Same-sex marriage: Liberte, egalite, fraternite — also for French gays?

GlobalPost

BRUSSELS, Belgium — This was one day when it really wasn't “Gay Paree.”

On Sunday, the center of Paris was packed with hundreds of thousands of demonstrators converging on the Eiffel Tower to protest government plans to grant marriage and adoption rights to gay couples. 

Police put the numbers at 350,000. Organizers said there were at least 800,000.

"This is a peaceful insurrection by the people of France," said Bruno Gollnisch, a senior member of the far-right National Front, who joined the protest.

Gollnisch denounced the Socialist government's "marriage for all" proposals as an "infamous bill" that "deals a fresh blow to the cultural identity of our civilization."

Protest organizers insist the movement is not homophobic and stress that those joining the march include Catholics and Muslims, politicians from the left and right and several homosexuals who agree that the bill is an attack on the family.

But although representatives say their movement has no broader political ambitions, the debate has highlighted rifts running deep in French society and is providing a focus for opposition to Socialist President Francois Hollande.

A parliamentary debate on the issue degenerated Tuesday as conservative members chanted "referendum, referendum," shouting down Socialist speakers with their calls to put the issue to a national vote.

"Is this how you defend democracy?" Socialist lawmaker Bruno Le Roux bellowed above the chants. "Assume your responsibilities and stop acting like children."

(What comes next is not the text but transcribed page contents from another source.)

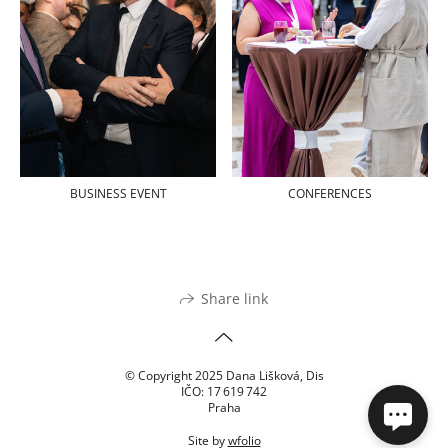
BUSINESS EVENT
CONFERENCES
Share link
© Copyright 2025 Dana Lišková, Dis
IČO: 17 619 742
Praha
Site by
wfolio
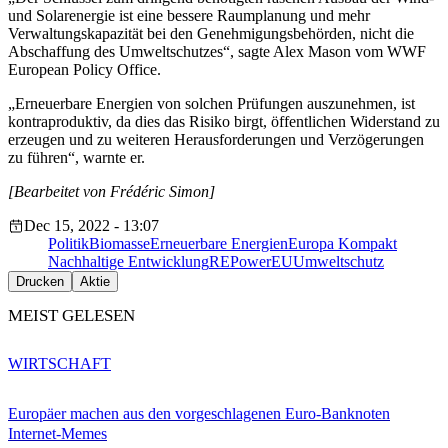
und Solarenergie ist eine bessere Raumplanung und mehr
Verwaltungskapazität bei den Genehmigungsbehörden, nicht die
Abschaffung des Umweltschutzes“, sagte Alex Mason vom WWF
European Policy Office.
„Erneuerbare Energien von solchen Prüfungen auszunehmen, ist
kontraproduktiv, da dies das Risiko birgt, öffentlichen Widerstand zu
erzeugen und zu weiteren Herausforderungen und Verzögerungen
zu führen“, warnte er.
[Bearbeitet von Frédéric Simon]
Dec 15, 2022 - 13:07
Politik
Biomasse
Erneuerbare Energien
Europa Kompakt
Nachhaltige Entwicklung
REPowerEU
Umweltschutz
Drucken
Aktie
MEIST GELESEN
WIRTSCHAFT
Europäer machen aus den vorgeschlagenen Euro-Banknoten
Internet-Memes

France is catching up to a number of European nations in granting same-sex marriage rights. Since the Netherlands became the first country to legalize gay marriage in 2001, Belgium, Denmark, Iceland, Norway, Portugal, Spain and Sweden have followed suit.

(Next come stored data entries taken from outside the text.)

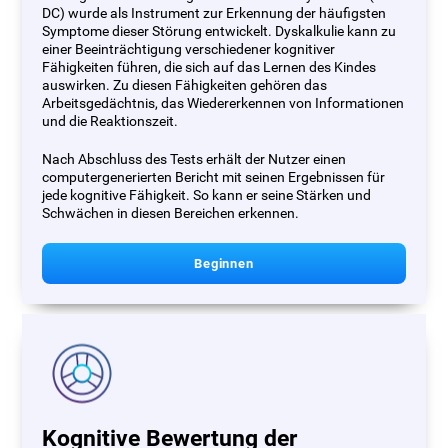
DC) wurde als Instrument zur Erkennung der häufigsten
Symptome dieser Störung entwickelt. Dyskalkulie kann zu
einer Beeinträchtigung verschiedener kognitiver
Fähigkeiten führen, die sich auf das Lernen des Kindes
auswirken. Zu diesen Fähigkeiten gehören das
Arbeitsgedächtnis, das Wiedererkennen von Informationen
und die Reaktionszeit.
Nach Abschluss des Tests erhält der Nutzer einen
computergenerierten Bericht mit seinen Ergebnissen für
jede kognitive Fähigkeit. So kann er seine Stärken und
Schwächen in diesen Bereichen erkennen.
Beginnen
Kognitive Bewertung der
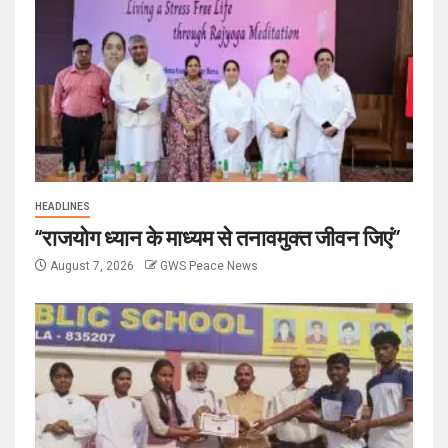
HEADLINES
“राजयोग ध्यान के माध्यम से तनावमुक्त जीवन जिएं”
August 7, 2026
GWS Peace News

Finland, Luxembourg and Britain also have legislative bills pending before parliament. In Britain, the House of Commons is due to vote in the next few weeks on legislation supported by Conservative Prime Minister David Cameron.

The bill has triggered criticism from within the Conservative Party and from church groups — 1,000 Catholic priests signed a letter last weekend claiming it would lead to discrimination against Christians. The debate in Britain has generally been low-key with little of the inflamed passions seen in France.

Gay rights activist Joel Le Deroff says the contrast in the British and French reaction is partly because French law has to make a big jump to give homosexuals the rights enjoyed by straight couples on issues such as adoption and parenting. In Britain, he says, civil union laws already give gays 99 percent of the rights given to heterosexual couples.

Beyond that, Le Deroff says, gay marriage has revived divisions over the role of the church in France's officially secular state that have set conservative and progressives at odds since the days of the guillotine. 

"Each time we have a debate over these sorts of questions, it's a chance to replay symbolically the French Revolution," says Le Deroff, a senior policy officer at ILGA, the International Lesbian, Gay, Bisexual, Trans and Intersex Association.

"We have a very well-defined separation between the church and the state, but it's always remains a source of tension, every time it comes you can expect massive demonstrations from both sides."

Despite the size of Sunday's demonstration and the high emotions, the French government says it is going ahead with the bill. A final vote in parliament is expected in June.

Polls show a significant majority of the French support same-sex marriage. A survey published Saturday by the Nouvel Observateur news magazine said 56 percent were in favor and just 39 percent opposed. However the poll also showed declining support for adoption by gay couples: 45 percent in favor and 50 percent against.

The campaign against the bill has focused on adoption, surrogacy and other parenthood issues. Organizers insist they are not against gay rights, but in favor of the the rights of children to have both a mother and father.

"This 'marriage for all' will write into our law a fundamental discrimination between human beings: those that are born from a father and a mother and those that under the law are 'born' to two fathers or two mothers," campaigners said in message to Hollande published on Sunday. "President, do you want be the one who abolishes children's birthright to equality?"

Gay rights activists however say there is widespread homophobia behind the anti-gay marriage campaign.

"They have a very clever communication policy," Le Deroff acknowledges. "They say they are not homophobic, but if you advocate that black people and white people should have different rights and not be equal you are racist. If you advocate that men and women should not have the same rights you are discriminating and if you think that gay people and heterosexual people should not have the same rights, you are a homophobe."